Some things Jesus said make following Him sound impossible. I understand it, for the most part, but don’t see how I can meet the standard. Most religions give a code of conduct, or a place to visit, or some chant or posture, and you’re in.

But Jesus asks too much! Like in this passage – Turn from selfish way I get; I can’t do it, but I get it. Then … die. Take up  a cross, and die. After all, that’s what a cross is for.

In case this isn’t clear enough, he says it another way: give up your life. That’s die, again, right?

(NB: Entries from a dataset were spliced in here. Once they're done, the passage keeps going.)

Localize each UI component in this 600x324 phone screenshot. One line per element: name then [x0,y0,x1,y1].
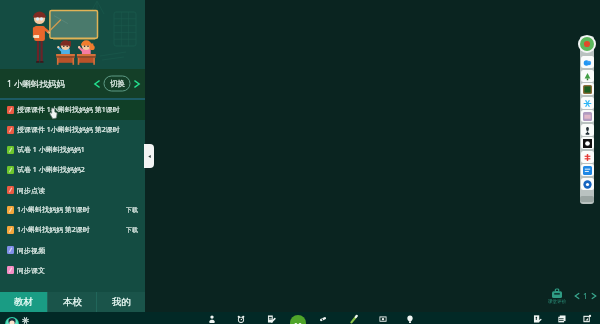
button[interactable]: Blackboard [581,83,594,95]
button[interactable]: Windows [556,313,568,324]
button[interactable]: Previous lesson [91,78,103,90]
button[interactable]: 教材 [0,292,47,312]
button[interactable]: Account [5,317,19,324]
button[interactable]: Collapse panel [144,144,154,168]
button[interactable]: Subtitle [581,164,594,176]
staticText: 试卷 1 小蝌蚪找妈妈1 [17,145,85,155]
button[interactable]: Cloud [581,56,594,68]
staticText: 1小蝌蚪找妈妈 第1课时 [17,205,90,215]
button[interactable]: Eraser [317,313,329,324]
staticText: 教材 [14,296,33,308]
staticText: 1 小蝌蚪找妈妈 [7,78,66,90]
button[interactable]: 切换 [104,76,130,91]
button[interactable]: Pen [348,313,360,324]
button[interactable]: Settings [581,178,594,190]
button[interactable]: 1小蝌蚪找妈妈 第2课时 [0,220,145,240]
staticText: 授课课件 1小蝌蚪找妈妈 第2课时 [17,125,120,135]
staticText: 我的 [112,296,131,308]
button[interactable]: Snowflake [581,97,594,109]
button[interactable]: 同步点读 [0,180,145,200]
staticText: 授课课件 1小蝌蚪找妈妈 第1课时 [17,105,120,115]
button[interactable]: 授课课件 1小蝌蚪找妈妈 第2课时 [0,120,145,140]
button[interactable]: Photo [581,110,594,122]
staticText: 下载 [126,226,138,234]
button[interactable]: Next page [589,291,599,301]
button[interactable]: Notes [265,313,277,324]
staticText: 1小蝌蚪找妈妈 第2课时 [17,225,90,235]
button[interactable]: 试卷 1 小蝌蚪找妈妈2 [0,160,145,180]
staticText: 同步点读 [17,186,45,195]
button[interactable]: 我的 [97,292,145,312]
button[interactable]: 本校 [48,292,96,312]
button[interactable]: Spotlight [404,313,416,324]
button[interactable]: Profile [206,313,218,324]
button[interactable]: Camera [581,137,594,149]
button[interactable]: 同步视频 [0,240,145,260]
staticText: 1 [583,291,588,299]
button[interactable]: Tree [581,70,594,82]
button[interactable]: Screenshot [377,313,389,324]
button[interactable]: Help [531,313,543,324]
button[interactable]: 试卷 1 小蝌蚪找妈妈1 [0,140,145,160]
staticText: 同步视频 [17,246,45,255]
button[interactable]: Microphone [581,124,594,136]
button[interactable]: Assistant [578,35,596,53]
button[interactable]: 课堂评价 [546,289,568,305]
staticText: 切换 [110,79,125,88]
button[interactable]: 同步课文 [0,260,145,280]
button[interactable]: 1小蝌蚪找妈妈 第1课时 [0,200,145,220]
button[interactable]: Class mode [290,315,306,324]
staticText: 下载 [126,206,138,214]
button[interactable]: Fullscreen [581,313,593,324]
staticText: 试卷 1 小蝌蚪找妈妈2 [17,165,85,175]
button[interactable]: Move toolbar [580,196,594,202]
staticText: 同步课文 [17,266,45,275]
button[interactable]: Previous page [572,291,582,301]
button[interactable]: Timer [235,313,247,324]
button[interactable]: 授课课件 1小蝌蚪找妈妈 第1课时 [0,100,145,120]
button[interactable]: Next lesson [131,78,143,90]
button[interactable]: Settings [21,316,30,324]
staticText: 本校 [63,296,82,308]
staticText: 课堂评价 [548,299,567,305]
button[interactable]: Dictionary [581,151,594,163]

Don’t get too discourage. It helps to read on a few verses. The upside down logic is a call to be a “living sacrifice.” To die is defined like this: live for Him, live for others, and value following Jesus above stuff that takes His place as Leader. Consider yourself dead to what takes His place in your life. And it only takes a couple of seconds to identify what this is, right?

Islam has the sacrificial death of suicide bombers. Daoism has seppuku, the ritual disembowelment because of shame. Buddhism has self-immolation. And Hindu widows throw themselves on their husbands’ funeral pyre in sati ritual.

These “calls to die” lead to death. Whether it’s to get reward in the afterlife, cover shame, protest a hopeless situation, or avoid grief, the death religions call for is self-seeking and self-attentive.

Jesus’ “call to die” leads to life, and life to the fullest measure. He offers, through His life, death, and resurrection hope for the hopeless, mercy for the shamed, comfort for the grieving, and real life for those facing or contemplating death.

He calls us to live as long and as passionately as possible,  as His own sacrificing followers, impacting our world with Hope.

Put Him first. Live to serve others. Leverage life in ways that point to His offer of life over grief, shame, self-consumption, and hopelessness.

It’s better by far to know Him, gain our soul, and give up on hanging onto life without Him.